Lortzing was a successful composer of Spielopern, comic operas with spoken dialogue, from Zar und Zimmermann in 1837 to Der Waffenschmied in 1846. He composed Die Opernprobe in 1850 when he was director of the Neues Friedrich-Wilhelmstädtisches Theater [de] in Berlin, which rarely played operas.[1] For the libretto, he freely adapted a 1733 French play by Philippe Poisson, L'Impromptu de campagne, which Johann Friedrich Jünger had translated to German in 1794,[1] as Die Komödie aus dem Stegreif (The improvised comedy).[2] Lortzing had appeared as a character in the play in Cologne in 1825.[1]

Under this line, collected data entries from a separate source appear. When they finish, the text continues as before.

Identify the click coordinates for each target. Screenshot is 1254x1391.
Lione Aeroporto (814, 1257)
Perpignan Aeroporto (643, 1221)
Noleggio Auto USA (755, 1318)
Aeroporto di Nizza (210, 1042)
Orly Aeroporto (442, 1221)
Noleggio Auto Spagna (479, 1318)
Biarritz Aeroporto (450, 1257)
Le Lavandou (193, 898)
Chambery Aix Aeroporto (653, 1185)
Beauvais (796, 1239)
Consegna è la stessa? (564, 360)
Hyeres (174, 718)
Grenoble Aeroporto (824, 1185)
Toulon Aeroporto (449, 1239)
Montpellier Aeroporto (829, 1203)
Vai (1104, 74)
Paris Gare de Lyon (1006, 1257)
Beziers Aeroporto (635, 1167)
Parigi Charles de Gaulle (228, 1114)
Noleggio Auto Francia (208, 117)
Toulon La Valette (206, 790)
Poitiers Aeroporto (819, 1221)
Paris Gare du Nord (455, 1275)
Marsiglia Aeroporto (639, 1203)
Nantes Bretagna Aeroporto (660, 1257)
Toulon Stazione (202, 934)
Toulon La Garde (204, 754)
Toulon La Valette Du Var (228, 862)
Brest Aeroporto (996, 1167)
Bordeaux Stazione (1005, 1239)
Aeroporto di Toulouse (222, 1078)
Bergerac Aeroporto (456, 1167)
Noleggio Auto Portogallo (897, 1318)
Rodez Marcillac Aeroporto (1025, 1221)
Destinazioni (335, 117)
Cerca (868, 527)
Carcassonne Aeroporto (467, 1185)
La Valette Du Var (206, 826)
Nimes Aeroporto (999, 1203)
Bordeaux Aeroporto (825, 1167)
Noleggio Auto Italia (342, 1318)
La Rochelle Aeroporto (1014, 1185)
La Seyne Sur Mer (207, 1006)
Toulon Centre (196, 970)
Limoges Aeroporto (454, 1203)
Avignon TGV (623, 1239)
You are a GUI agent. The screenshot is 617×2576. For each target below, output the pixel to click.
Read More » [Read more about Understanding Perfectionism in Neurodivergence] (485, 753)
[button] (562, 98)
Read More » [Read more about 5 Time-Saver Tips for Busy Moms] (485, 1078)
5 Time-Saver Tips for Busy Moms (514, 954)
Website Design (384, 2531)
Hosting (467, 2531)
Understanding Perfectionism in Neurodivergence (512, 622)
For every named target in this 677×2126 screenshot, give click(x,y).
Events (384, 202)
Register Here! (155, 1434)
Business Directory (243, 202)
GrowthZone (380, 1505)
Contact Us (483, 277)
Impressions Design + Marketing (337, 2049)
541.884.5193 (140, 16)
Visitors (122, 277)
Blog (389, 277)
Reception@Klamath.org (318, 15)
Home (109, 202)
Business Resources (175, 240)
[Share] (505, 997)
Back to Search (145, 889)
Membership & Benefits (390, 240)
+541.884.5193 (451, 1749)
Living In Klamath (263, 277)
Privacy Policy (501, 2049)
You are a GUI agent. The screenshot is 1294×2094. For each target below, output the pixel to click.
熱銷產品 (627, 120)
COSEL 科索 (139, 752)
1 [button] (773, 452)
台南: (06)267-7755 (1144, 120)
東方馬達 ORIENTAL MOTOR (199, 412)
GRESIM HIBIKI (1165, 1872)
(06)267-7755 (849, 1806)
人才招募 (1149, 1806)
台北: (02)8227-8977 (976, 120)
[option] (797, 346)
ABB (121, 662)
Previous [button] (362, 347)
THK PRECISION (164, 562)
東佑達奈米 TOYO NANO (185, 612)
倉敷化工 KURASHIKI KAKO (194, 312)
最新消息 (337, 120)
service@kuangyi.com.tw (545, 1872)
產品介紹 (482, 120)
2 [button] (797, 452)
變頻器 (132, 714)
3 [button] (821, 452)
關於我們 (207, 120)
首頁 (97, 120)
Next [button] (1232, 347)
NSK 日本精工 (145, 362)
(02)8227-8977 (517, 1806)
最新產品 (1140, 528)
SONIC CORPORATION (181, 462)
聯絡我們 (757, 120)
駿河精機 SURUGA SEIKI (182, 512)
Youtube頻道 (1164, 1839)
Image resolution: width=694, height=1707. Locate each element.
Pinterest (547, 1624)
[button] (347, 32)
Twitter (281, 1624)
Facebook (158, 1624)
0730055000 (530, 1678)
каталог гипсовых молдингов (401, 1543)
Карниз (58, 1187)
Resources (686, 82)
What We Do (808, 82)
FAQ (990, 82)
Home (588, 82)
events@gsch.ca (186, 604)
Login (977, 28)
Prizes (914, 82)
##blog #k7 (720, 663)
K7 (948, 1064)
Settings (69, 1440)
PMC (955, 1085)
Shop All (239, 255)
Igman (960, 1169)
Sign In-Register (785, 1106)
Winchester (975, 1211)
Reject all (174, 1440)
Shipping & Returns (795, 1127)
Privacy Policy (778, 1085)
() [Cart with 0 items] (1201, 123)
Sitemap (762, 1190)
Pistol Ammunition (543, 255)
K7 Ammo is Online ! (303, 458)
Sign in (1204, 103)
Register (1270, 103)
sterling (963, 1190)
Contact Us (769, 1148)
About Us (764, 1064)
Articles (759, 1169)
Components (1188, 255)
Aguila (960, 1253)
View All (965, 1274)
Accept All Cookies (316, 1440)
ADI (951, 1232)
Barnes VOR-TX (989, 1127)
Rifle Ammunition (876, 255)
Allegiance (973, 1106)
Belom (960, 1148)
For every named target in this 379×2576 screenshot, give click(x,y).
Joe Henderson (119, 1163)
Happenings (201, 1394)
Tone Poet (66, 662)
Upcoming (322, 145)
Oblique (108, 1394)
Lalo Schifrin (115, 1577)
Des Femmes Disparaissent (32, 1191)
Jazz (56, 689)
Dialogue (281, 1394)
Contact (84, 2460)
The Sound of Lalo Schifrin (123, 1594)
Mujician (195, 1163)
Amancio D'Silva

Die Opernprobe premiered on 20 January 1851 at the Oper Frankfurt in a double-bill with Friedrich Kaiser's comedy Junker und Knecht. The evening was a benefit performance for Samuel Friedrich Hassel who sang the role of The Count.[3] Lortzing, who had been suffering from ill-health and was under considerable stress in his position as the conductor at the newly opened Friedrich-Wilhelmstädtisches Theater in Berlin, was not involved in the preparations for the Frankfurt premiere, nor did he attend the opening night. On the evening of 20 January he had planned to attend a performance of The Barber of Seville at the Königliches Opernhaus in Berlin with his friend Heinrich Otto Stotz [de]. Instead, he returned home and went to bed early. He suffered a stroke during the night and died the next morning.[3]
Unbeknownst to Lortzing, his last opera had a very successful premiere in Frankfurt and remained in the repertoire in Germany until after World War II. It was published by Bartholf Senff in Leipzig in 1899.[1]
The action is an opera rehearsal in a hall of a count's palace with a view towards the garden, in 1794. The amateur performers include the servants. Hannchen, a servant, is the conductor. The story includes a strange nobleman who had escaped an arranged marriage to a woman he did not know. He falls in love with Louise and in the end, after complications, finds out that she was the bride his uncle had planned for him.